The Burra Burra Lone Star Shiraz 1998, from the Burra Burra area north of the Barossa is spicy and menthol with a white pepper spectrum. Although dry, it's quite juicy with a creamy finish. To me an atypical South Australian Shiraz.

We reluctantly left this fascinating place, armed with bottles of Riesling and Pinot Noir to nurse back to New Zealand.

Chain of Ponds
We navigated out way north to the Chain of Ponds about 20 kilometres away. Although they still had their restaurant 'open' sign out, we had arrived too late for lunch.

There was only one person manning the cellar door, and taking restaurant payments as sated customers left to go on their merry way. He looked like he was run off his feet. Still he poured us every wine in the place that he had open. And some of the names were pretty interesting.

The Chain of Ponds Adelaide Hills Black Thursday Sauvignon Blanc 2001 from Adelaide Hills fruit was varietally good with a very dry finish.

The COP Adelaide Hills Purple Patch Riesling 2001 was a dry apply style. I didn't really care for the COP Adelaide Hills Corkscrew Road Chardonnay 2000, which was a leesy, fat barrel fermented style, though I liked the broad flavours in the oaked COP Square Cut Semillon 2001.

There was a range of wines called 'Novello' of an 'Italian style'. Best of these was the Novello Nero Barbera Grenache 2001 - a well coloured, full-bodied wine with spice, cherries, tobacco and pepper on the finish. This was an unoaked wine and at $12.50 probably would have wide appeal.

To the Chain of Ponds reds, we started with the COP Adelaide Hills Salem Selection Pinot Noir 1999. This was a warm velvety pinot with nutty aromas and lingering cherry flavours. The COP Adelaide Hills Jupiter's Blood Sangiovese 2000 has a minty nose, dried roses, herbs and cherries, then lifted fruit and a touch of leather. The COP McLaren Vale Grave's Gate Shiraz was spice and menthol, a big sweet, ripe fruited wine. The COP Adelaide Hills Amadeus Cabernet Sauvignon 1999 had a smoky cassis nose and a lifted cabernet flavour. This was a rich wine with big creamy tannins and a pleasing texture.
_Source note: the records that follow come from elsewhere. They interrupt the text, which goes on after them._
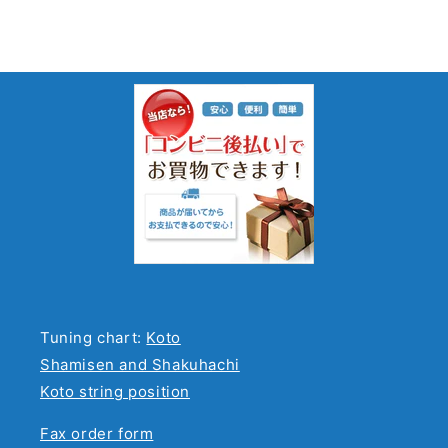
Tuning chart:
Koto
Shamisen and Shakuhachi
Koto string position
Fax order form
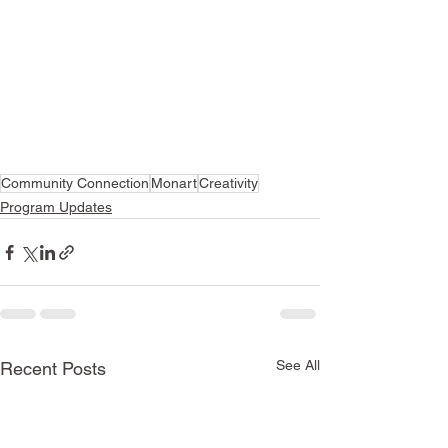
Community Connection
Monart
Creativity
Program Updates
See All
Recent Posts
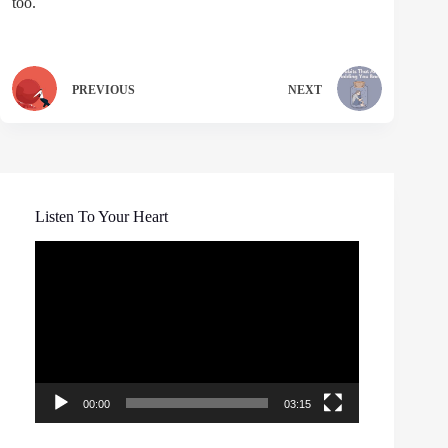
too.
PREVIOUS
NEXT
Listen To Your Heart
Video
Player
00:00
03:15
The COP Adelaide Hills Ledge Shiraz 1998 was not open for tasting.

To finish the day there were some wines from Kangaroo Island. Unfortunately the Kangaroo Island 'The Barque Mars' Shiraz 1999 was off. The chap behind the counter was too busy to want to know about opening a second bottle.

However the Kangaroo Island Florance Cabernets 1999, a blend of cabernet sauvignon, cabernet franc and merlot, was one of the finds of the day. It seemed a really juicy wine with cassis, berries, mulberries, leather, plum and mint. I bought a bottle for $25.

All good days must come to and end. We headed back to the city and dropped off our passengers, who were going to the footy that night. We headed out to the coast to the Grange for coffee and a walk along the pier.

Just another way to spend a free day in Adelaide.